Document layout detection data
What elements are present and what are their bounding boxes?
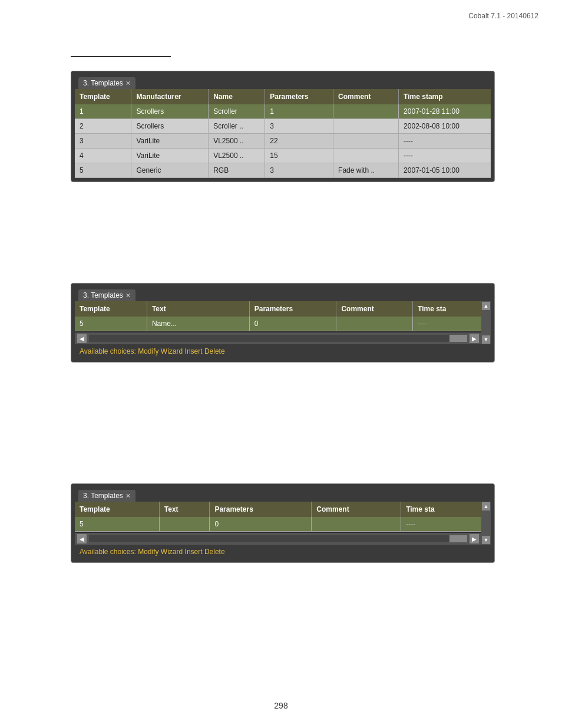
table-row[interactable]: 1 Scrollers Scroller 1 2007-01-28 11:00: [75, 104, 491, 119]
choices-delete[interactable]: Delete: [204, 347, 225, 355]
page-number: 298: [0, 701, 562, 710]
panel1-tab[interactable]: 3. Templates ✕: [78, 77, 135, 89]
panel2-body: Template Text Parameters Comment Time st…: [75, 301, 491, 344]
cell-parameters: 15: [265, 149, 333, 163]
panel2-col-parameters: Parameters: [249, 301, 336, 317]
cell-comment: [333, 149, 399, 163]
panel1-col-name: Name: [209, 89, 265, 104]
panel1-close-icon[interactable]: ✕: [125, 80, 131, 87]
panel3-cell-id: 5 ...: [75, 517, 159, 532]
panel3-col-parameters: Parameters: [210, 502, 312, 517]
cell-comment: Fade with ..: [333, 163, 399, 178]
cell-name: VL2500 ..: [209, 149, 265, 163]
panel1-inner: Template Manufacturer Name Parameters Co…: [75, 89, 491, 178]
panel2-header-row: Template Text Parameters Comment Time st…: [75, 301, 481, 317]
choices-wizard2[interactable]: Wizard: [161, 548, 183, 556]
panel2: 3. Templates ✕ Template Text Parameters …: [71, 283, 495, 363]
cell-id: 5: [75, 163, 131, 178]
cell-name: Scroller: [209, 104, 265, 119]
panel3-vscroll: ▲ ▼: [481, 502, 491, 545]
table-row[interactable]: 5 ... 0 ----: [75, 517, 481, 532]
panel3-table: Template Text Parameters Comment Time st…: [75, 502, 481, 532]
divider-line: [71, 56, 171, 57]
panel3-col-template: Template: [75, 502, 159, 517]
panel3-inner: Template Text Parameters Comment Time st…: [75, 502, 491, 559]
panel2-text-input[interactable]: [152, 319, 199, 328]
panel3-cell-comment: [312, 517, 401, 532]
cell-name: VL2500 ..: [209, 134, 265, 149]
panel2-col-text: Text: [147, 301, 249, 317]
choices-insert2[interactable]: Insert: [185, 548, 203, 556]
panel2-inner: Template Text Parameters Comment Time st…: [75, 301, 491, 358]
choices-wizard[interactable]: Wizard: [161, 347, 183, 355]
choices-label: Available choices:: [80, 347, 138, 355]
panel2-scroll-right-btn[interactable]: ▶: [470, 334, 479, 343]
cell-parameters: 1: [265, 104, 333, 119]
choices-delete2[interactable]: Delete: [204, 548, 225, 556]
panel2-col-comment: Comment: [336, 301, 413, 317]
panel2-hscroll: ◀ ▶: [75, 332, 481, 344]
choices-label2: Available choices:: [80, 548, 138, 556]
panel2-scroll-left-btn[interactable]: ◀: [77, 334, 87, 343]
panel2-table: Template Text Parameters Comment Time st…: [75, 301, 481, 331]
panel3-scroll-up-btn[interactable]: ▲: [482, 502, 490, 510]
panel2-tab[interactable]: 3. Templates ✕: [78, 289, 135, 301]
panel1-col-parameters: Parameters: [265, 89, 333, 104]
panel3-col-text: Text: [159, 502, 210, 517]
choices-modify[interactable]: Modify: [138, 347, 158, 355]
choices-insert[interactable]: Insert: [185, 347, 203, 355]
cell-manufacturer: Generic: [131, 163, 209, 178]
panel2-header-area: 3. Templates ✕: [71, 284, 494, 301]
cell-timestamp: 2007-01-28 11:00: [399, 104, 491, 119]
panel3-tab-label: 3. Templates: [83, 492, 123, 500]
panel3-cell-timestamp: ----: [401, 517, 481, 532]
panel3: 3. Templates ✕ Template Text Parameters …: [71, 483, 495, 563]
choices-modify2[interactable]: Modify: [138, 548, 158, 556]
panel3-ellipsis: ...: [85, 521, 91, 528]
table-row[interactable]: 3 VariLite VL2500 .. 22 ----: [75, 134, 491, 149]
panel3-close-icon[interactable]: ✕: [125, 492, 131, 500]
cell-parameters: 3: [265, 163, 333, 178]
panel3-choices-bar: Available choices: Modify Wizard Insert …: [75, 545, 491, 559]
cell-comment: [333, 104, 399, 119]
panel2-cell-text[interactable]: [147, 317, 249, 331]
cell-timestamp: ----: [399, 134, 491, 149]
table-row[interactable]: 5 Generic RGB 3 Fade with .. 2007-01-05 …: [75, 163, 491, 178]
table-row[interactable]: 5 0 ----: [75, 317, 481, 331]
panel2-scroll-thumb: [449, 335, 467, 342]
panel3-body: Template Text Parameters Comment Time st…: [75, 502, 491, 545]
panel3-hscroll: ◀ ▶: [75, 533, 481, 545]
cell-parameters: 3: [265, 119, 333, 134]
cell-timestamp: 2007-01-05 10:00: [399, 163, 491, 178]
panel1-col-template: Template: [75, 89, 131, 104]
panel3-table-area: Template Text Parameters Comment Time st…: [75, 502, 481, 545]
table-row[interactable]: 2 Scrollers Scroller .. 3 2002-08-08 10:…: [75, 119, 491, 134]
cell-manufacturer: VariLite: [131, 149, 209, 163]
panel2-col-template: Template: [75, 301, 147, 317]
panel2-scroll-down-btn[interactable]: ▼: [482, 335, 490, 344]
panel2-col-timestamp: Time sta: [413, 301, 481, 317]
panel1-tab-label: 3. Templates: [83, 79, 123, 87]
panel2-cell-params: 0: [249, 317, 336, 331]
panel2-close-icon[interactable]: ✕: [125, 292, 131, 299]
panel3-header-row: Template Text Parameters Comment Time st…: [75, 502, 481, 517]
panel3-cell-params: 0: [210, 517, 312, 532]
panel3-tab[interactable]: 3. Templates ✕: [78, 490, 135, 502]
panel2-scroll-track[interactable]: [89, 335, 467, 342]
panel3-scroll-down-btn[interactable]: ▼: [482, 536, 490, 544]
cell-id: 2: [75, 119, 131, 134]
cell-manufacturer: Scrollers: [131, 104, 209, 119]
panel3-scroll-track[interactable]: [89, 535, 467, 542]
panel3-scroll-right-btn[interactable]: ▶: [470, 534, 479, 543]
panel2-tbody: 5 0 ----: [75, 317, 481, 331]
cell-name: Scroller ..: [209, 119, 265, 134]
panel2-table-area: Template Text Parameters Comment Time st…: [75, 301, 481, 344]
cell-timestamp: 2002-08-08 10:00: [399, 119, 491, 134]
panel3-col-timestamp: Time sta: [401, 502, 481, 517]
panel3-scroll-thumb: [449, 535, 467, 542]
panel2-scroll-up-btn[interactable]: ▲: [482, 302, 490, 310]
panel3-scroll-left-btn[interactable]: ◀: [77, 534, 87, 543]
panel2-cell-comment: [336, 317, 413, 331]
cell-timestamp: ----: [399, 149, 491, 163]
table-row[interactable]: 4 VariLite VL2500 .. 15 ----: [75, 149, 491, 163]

▶ [TASK PROMPT]: List every line above containing the word "right".

▶ [EXERCISE OUTPUT]:
panel2-scroll-right-btn[interactable]: ▶: [470, 334, 479, 343]
panel3-scroll-right-btn[interactable]: ▶: [470, 534, 479, 543]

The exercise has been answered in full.